The Center for Political Accountability reports that mutual funds are increasing their support for shareholder resolutions calling for companies to disclose information about their political contributions.
Support by mutual funds for the Center for Political Accountability’s corporate political disclosure resolution jumped significantly in 2017, to 48 percent from 43 percent in 2016, according to an analysis by Fund Votes.
The analysis also found that abstentions decreased from five percent to three percent, indicating a shift toward more active support for political
transparency in the first year of Donald Trump’s presidency….Among 20 of the 23 largest asset managers globally, average support for the CPA model
resolution was 37.3 percent, based on 22 resolutions filed. This represents an increase of more than six percentage points from 2016 when average support was 31.1 percent, based on 27 resolutions filed.
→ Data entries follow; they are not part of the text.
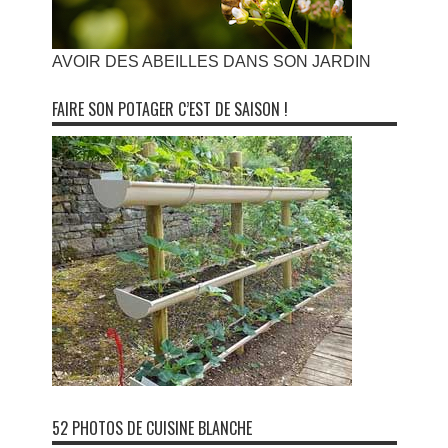
AVOIR DES ABEILLES DANS SON JARDIN
FAIRE SON POTAGER C’EST DE SAISON !
52 PHOTOS DE CUISINE BLANCHE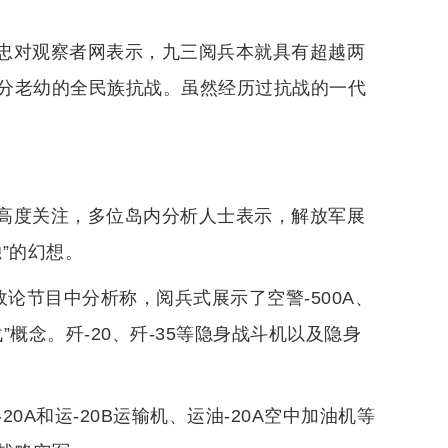
忠对观察者网表示，九三阅兵本就具有超越两
分老幼的全民族抗战。虽然经历过抗战的一代
高度关注，多位岛内分析人士表示，解放军展
”的幻想。
论节目中分析称，阅兵式展示了空警-500A、
”概念。歼-20、歼-35等隐身战斗机以及隐身
0A和运-20B运输机、运油-20A空中加油机等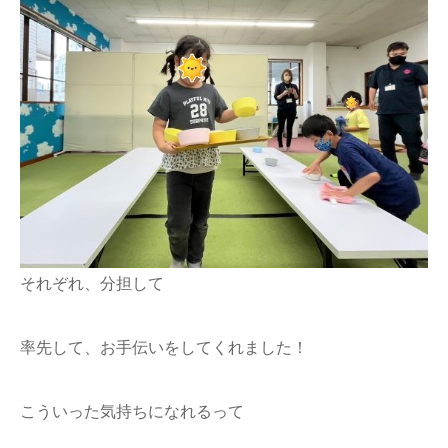
それぞれ、分担して
率先して、お手伝いをしてくれました！
こういった気持ちになれるって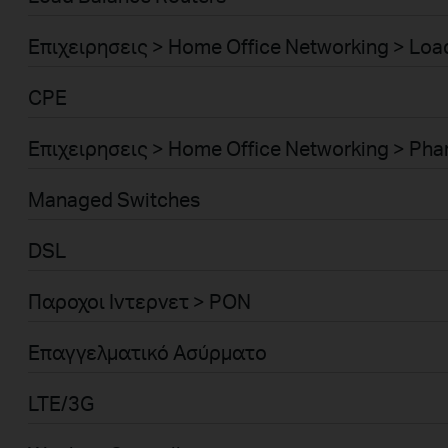
Επιχειρησεις > Home Office Networking > Lo
CPE
Επιχειρησεις > Home Office Networking > Phar
Managed Switches
DSL
Παροχοι Ιντερνετ > PON
Επαγγελματικό Ασύρματο
LTE/3G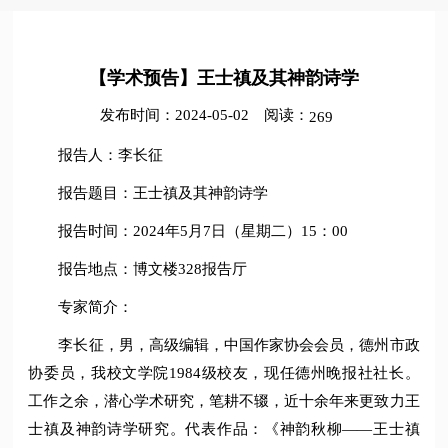
​【学术预告】王士禛及其神韵诗学
发布时间：2024-05-02
阅读：
269
报告人：李长征
报告题目：王士禛及其神韵诗学
报告时间：2024年5月7日（星期二）15：00
报告地点：博文楼328报告厅
专家简介：
李长征，男，高级编辑，中国作家协会会员，德州市政
协委员，我校文学院1984级校友，现任德州晚报社社长。
工作之余，潜心学术研究，笔耕不辍，近十余年来更致力王
士禛及神韵诗学研究。代表作品：《神韵秋柳——王士禛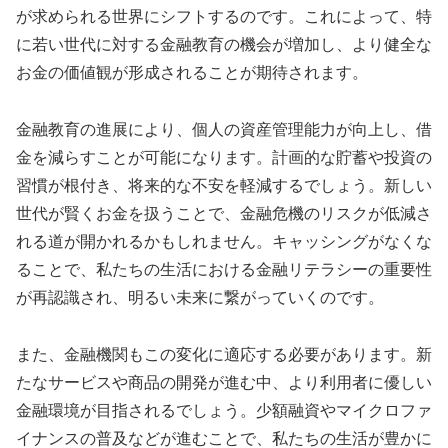
が求められる世界にシフトするのです。これによって、特
に若い世代に対する金融教育の機会が増加し、より健全な
お金の価値観が形成されることが期待されます。
金融教育の進展により、個人の資産管理能力が向上し、借
金を減らすことが可能になります。計画的な貯蓄や投資の
習慣が根付き、将来的な不安を軽減するでしょう。新しい
世代が賢くお金を扱うことで、金融危機のリスクが低減さ
れる道が開かれるかもしれません。キャッシングがなくな
ることで、私たちの生活における金融リテラシーの重要性
が再認識され、明るい未来に繋がっていくのです。
また、金融機関もこの変化に適応する必要があります。新
たなサービスや商品の開発が進む中、より利用者に優しい
金融環境が目指されるでしょう。少額融資やマイクロファ
イナンスの普及などが進むことで、私たちの生活が豊かに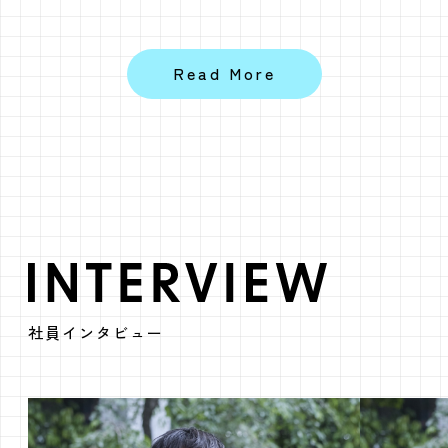
INTERVIEW
社員インタビュー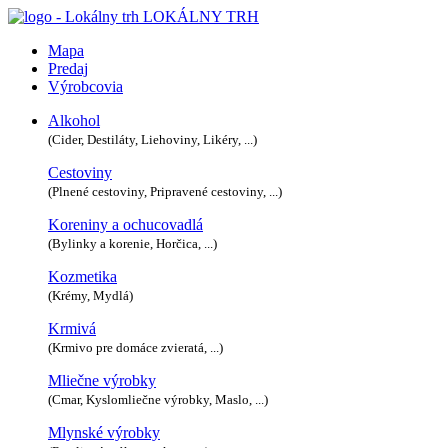
LOKÁLNY TRH
Mapa
Predaj
Výrobcovia
Alkohol
(Cider, Destiláty, Liehoviny, Likéry, ...)
Cestoviny
(Plnené cestoviny, Pripravené cestoviny, ...)
Koreniny a ochucovadlá
(Bylinky a korenie, Horčica, ...)
Kozmetika
(Krémy, Mydlá)
Krmivá
(Krmivo pre domáce zvieratá, ...)
Mliečne výrobky
(Cmar, Kyslomliečne výrobky, Maslo, ...)
Mlynské výrobky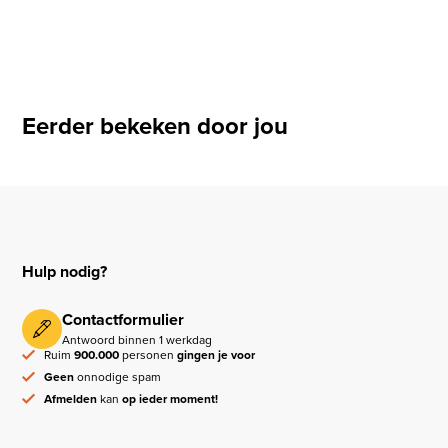
Eerder bekeken door jou
Hulp nodig?
Contactformulier
Antwoord binnen 1 werkdag
Ruim
900.000
personen
gingen je voor
Geen
onnodige spam
Afmelden
kan
op ieder moment!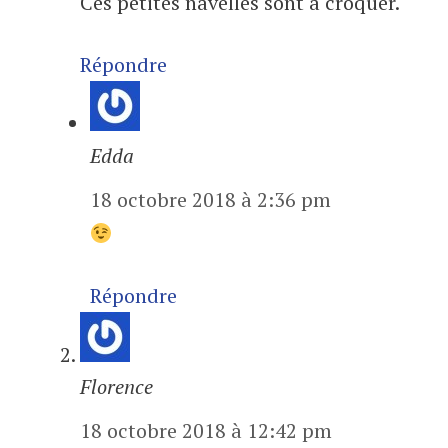
Ces petites navelles sont à croquer.
Répondre
Edda
18 octobre 2018 à 2:36 pm
Répondre
Florence
18 octobre 2018 à 12:42 pm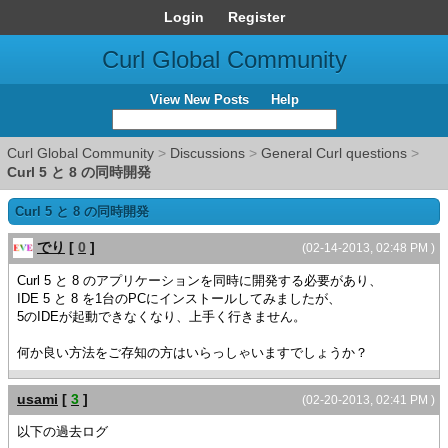
Login
Register
Curl Global Community
View New Posts
Help
Curl Global Community
>
Discussions
>
General Curl questions
>
Curl 5 と 8 の同時開発
Curl 5 と 8 の同時開発
でり
[
0
]
(02-14-2013, 02:48 PM )
Curl 5 と 8 のアプリケーションを同時に開発する必要があり、
IDE 5 と 8 を1台のPCにインストールしてみましたが、
5のIDEが起動できなくなり、上手く行きません。
何か良い方法をご存知の方はいらっしゃいますでしょうか？
usami
[
3
]
(02-20-2013, 02:41 PM )
以下の過去ログ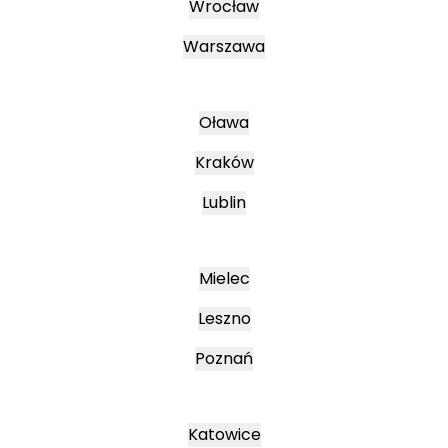
Wrocław
Warszawa
Oława
Kraków
Lublin
Mielec
Leszno
Poznań
Katowice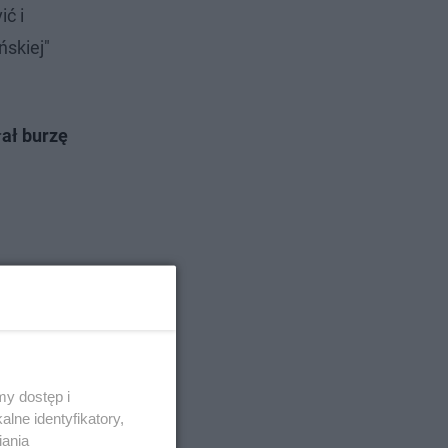
ć i
ńskiej"
łał burzę
y dostęp i
lne identyfikatory,
iania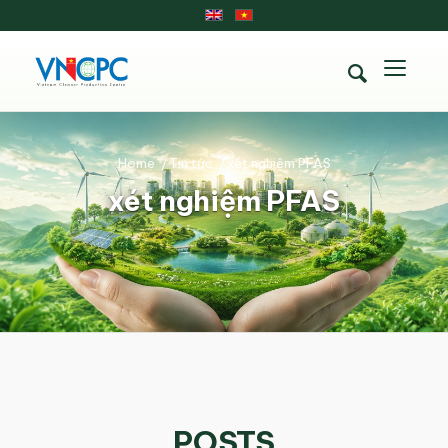
Home
/
Tin tức
/
xét nghiệm PFAS
xét nghiệm PFAS
POSTS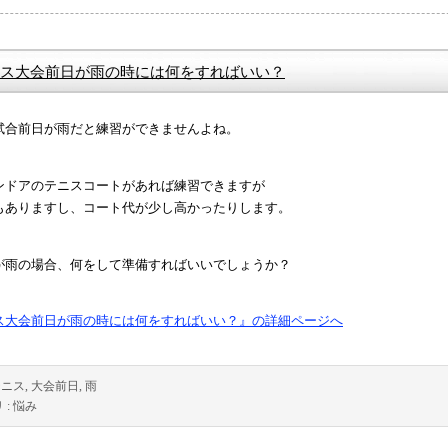
ス大会前日が雨の時には何をすればいい？
試合前日が雨だと練習ができませんよね。
ンドアのテニスコートがあれば練習できますが
もありますし、コート代が少し高かったりします。
が雨の場合、何をして準備すればいいでしょうか？
ス大会前日が雨の時には何をすればいい？』の詳細ページへ
テニス
,
大会前日
,
雨
 :
悩み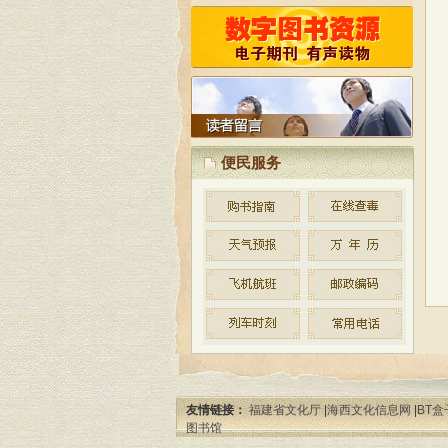
建议，我们将会予以采纳！
按照省文化厅制定的公共图书馆
免费开放的实施方案和标准，古田县
图书馆自2010年起统一实施对外免费
开放。
便民服务
友情链接：
福建省文化厅
|
海西文化信息网
|
BT盒
图书馆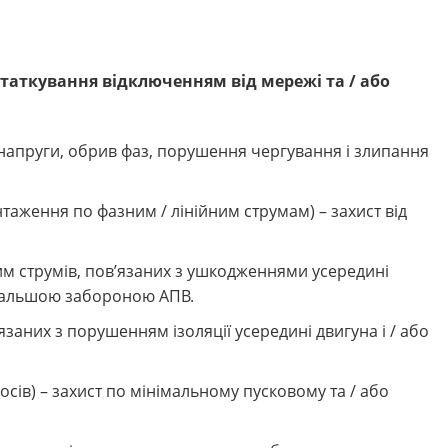
таткування відключенням від мережі та / або
 напруги, обрив фаз, порушення чергування і злипання
аження по фазним / лінійним струмам) – захист від
м струмів, пов’язаних з ушкодженнями усередині
подальшою забороною АПВ.
заних з порушенням ізоляції усередині двигуна і / або
осів) – захист по мінімальному пусковому та / або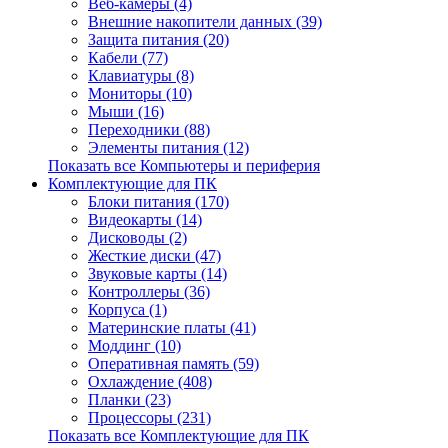
Веб-камеры (4)
Внешние накопители данных (39)
Защита питания (20)
Кабели (77)
Клавиатуры (8)
Мониторы (10)
Мыши (16)
Переходники (88)
Элементы питания (12)
Показать все Компьютеры и периферия
Комплектующие для ПК
Блоки питания (170)
Видеокарты (14)
Дисководы (2)
Жесткие диски (47)
Звуковые карты (14)
Контроллеры (36)
Корпуса (1)
Материнские платы (41)
Моддинг (10)
Оперативная память (59)
Охлаждение (408)
Планки (23)
Процессоры (231)
Показать все Комплектующие для ПК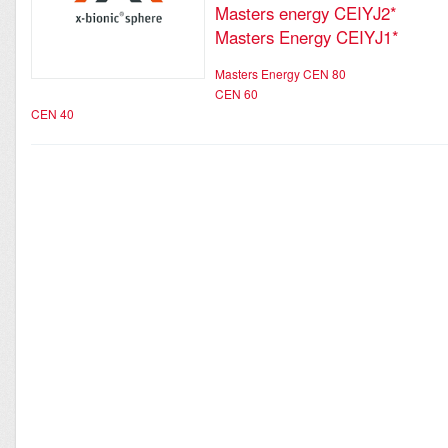
Masters energy CEIYJ2*
Masters Energy CEIYJ1*
Masters Energy CEN 80
CEN 60
CEN 40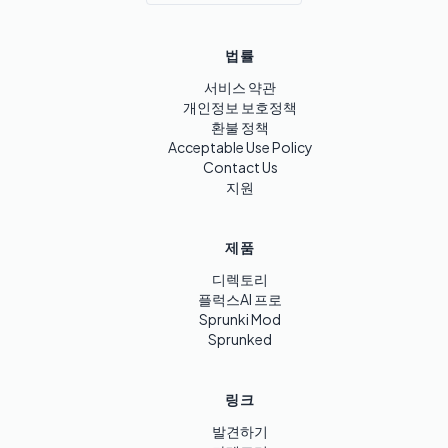
법률
서비스 약관
개인정보 보호정책
환불 정책
Acceptable Use Policy
Contact Us
지원
제품
디렉토리
플럭스AI 프로
Sprunki Mod
Sprunked
링크
발견하기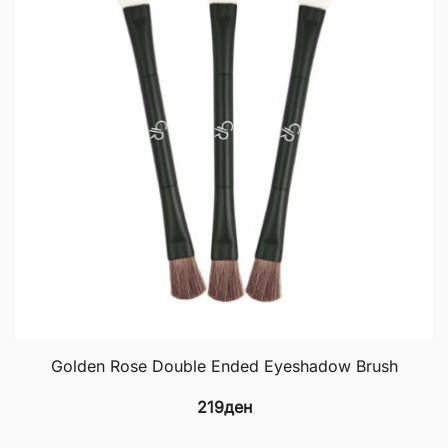
op
m
b
c
o
th
p
p
Golden Rose Double Ended Eyeshadow Brush
219
ден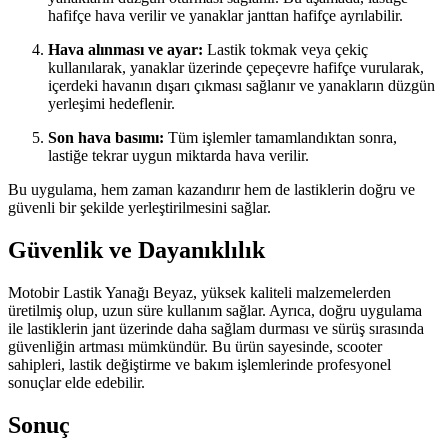
hafifçe hava verilir ve yanaklar janttan hafifçe ayrılabilir.
Hava alınması ve ayar:
Lastik tokmak veya çekiç
kullanılarak, yanaklar üzerinde çepeçevre hafifçe vurularak,
içerdeki havanın dışarı çıkması sağlanır ve yanakların düzgün
yerleşimi hedeflenir.
Son hava basımı:
Tüm işlemler tamamlandıktan sonra,
lastiğe tekrar uygun miktarda hava verilir.
Bu uygulama, hem zaman kazandırır hem de lastiklerin doğru ve
güvenli bir şekilde yerleştirilmesini sağlar.
Güvenlik ve Dayanıklılık
Motobir Lastik Yanağı Beyaz, yüksek kaliteli malzemelerden
üretilmiş olup, uzun süre kullanım sağlar. Ayrıca, doğru uygulama
ile lastiklerin jant üzerinde daha sağlam durması ve sürüş sırasında
güvenliğin artması mümkündür. Bu ürün sayesinde, scooter
sahipleri, lastik değiştirme ve bakım işlemlerinde profesyonel
sonuçlar elde edebilir.
Sonuç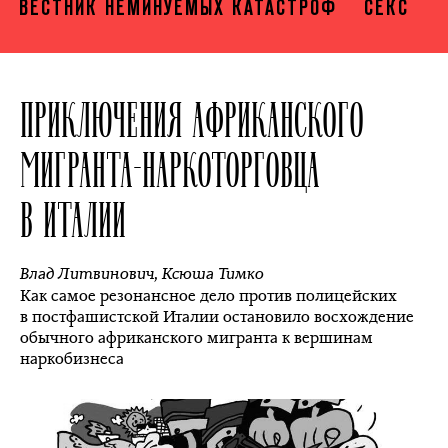
ВЕСТНИК НЕМИНУЕМЫХ КАТАСТРОФ
СЕКС
ПРИКЛЮЧЕНИЯ АФРИКАНСКОГО
МИГРАНТА-НАРКОТОРГОВЦА
В ИТАЛИИ
Влад Литвинович
,
Ксюша Тимко
Как самое резонансное дело против полицейских
в постфашистской Италии остановило восхождение
обычного африканского мигранта к вершинам
наркобизнеса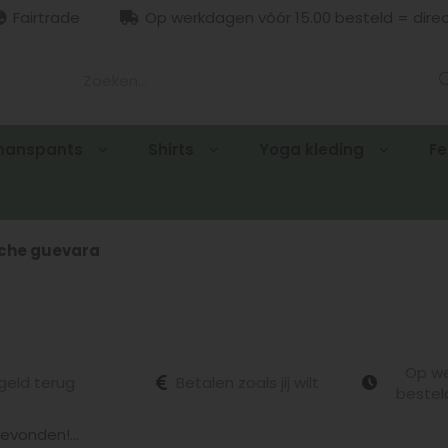
Fairtrade
Op werkdagen vóór 15.00 besteld = dire
manspants
Shirts
Yoga kleding
Fe
che guevara
Op we
geld terug
Betalen zoals jij wilt
bestel
vonden!...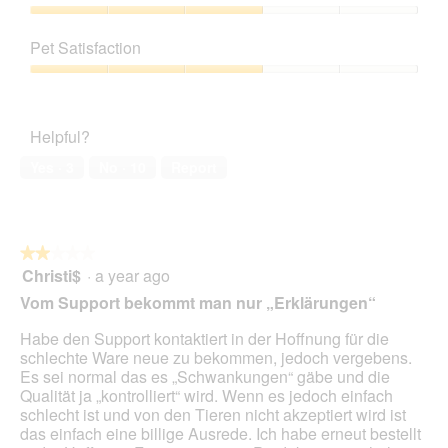
Product,
a
h
i
3
Value
m
o
s
out
of
o
t
a
Pet Satisfaction
of
Product,
d
o
c
5
3
a
Pet
3
t
out
l
Satisfaction,
.
i
of
d
3
o
Helpful?
5
i
out
n
a
of
w
Yes ·
3
No ·
10
Report
l
5
i
o
l
g
l
.
o
★★★★★
★★★★★
p
Christi$
·
a year ago
e
2
n
out
Vom Support bekommt man nur „Erklärungen“
a
of
m
5
Habe den Support kontaktiert in der Hoffnung für die
o
stars.
schlechte Ware neue zu bekommen, jedoch vergebens.
d
Es sei normal das es „Schwankungen“ gäbe und die
a
Qualität ja „kontrolliert“ wird. Wenn es jedoch einfach
l
schlecht ist und von den Tieren nicht akzeptiert wird ist
d
das einfach eine billige Ausrede. Ich habe erneut bestellt
i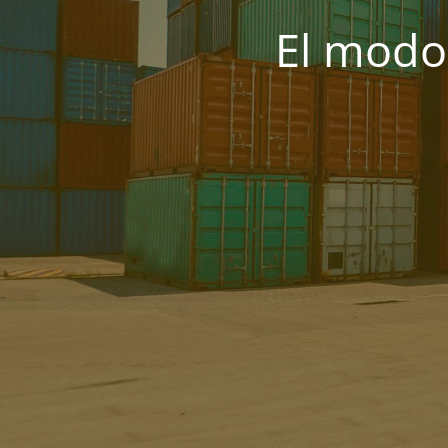
El modo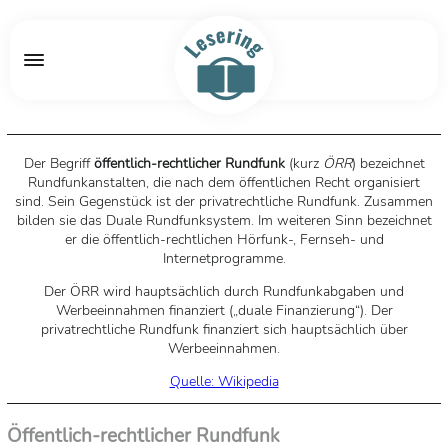
Der Begriff
öffentlich-rechtlicher Rundfunk
(kurz
ÖRR
) bezeichnet
Rundfunkanstalten, die nach dem öffentlichen Recht organisiert
sind. Sein Gegenstück ist der privatrechtliche Rundfunk. Zusammen
bilden sie das Duale Rundfunksystem. Im weiteren Sinn bezeichnet
er die öffentlich-rechtlichen Hörfunk-, Fernseh- und
Internetprogramme.
Der ÖRR wird hauptsächlich durch Rundfunkabgaben und
Werbeeinnahmen finanziert („duale Finanzierung“). Der
privatrechtliche Rundfunk finanziert sich hauptsächlich über
Werbeeinnahmen.
Quelle: Wikipedia
Öffentlich-rechtlicher Rundfunk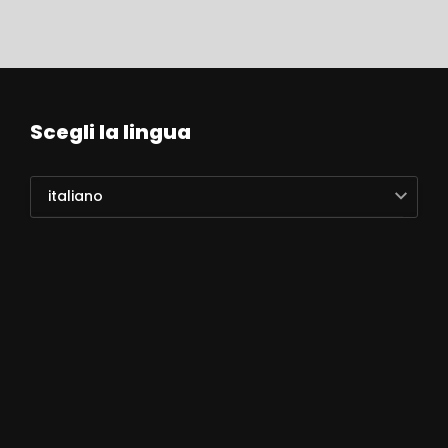
Scegli la lingua
italiano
In addition, more fund groups participated in voting on the resolutions with abstentions decreasing by an average of eight percentage points from 11.5 to 3.4 percent.
As has been the case in previous years, the biggest fund groups remained the biggest laggards. Vanguard, Fidelity, BlackRock and American Funds continued a nearly unbroken record of voting against or abstaining on corporate election spending disclosure resolutions. Average shareholder support also dropped slightly from 33 percent in 2016 to 30 percent in 2017.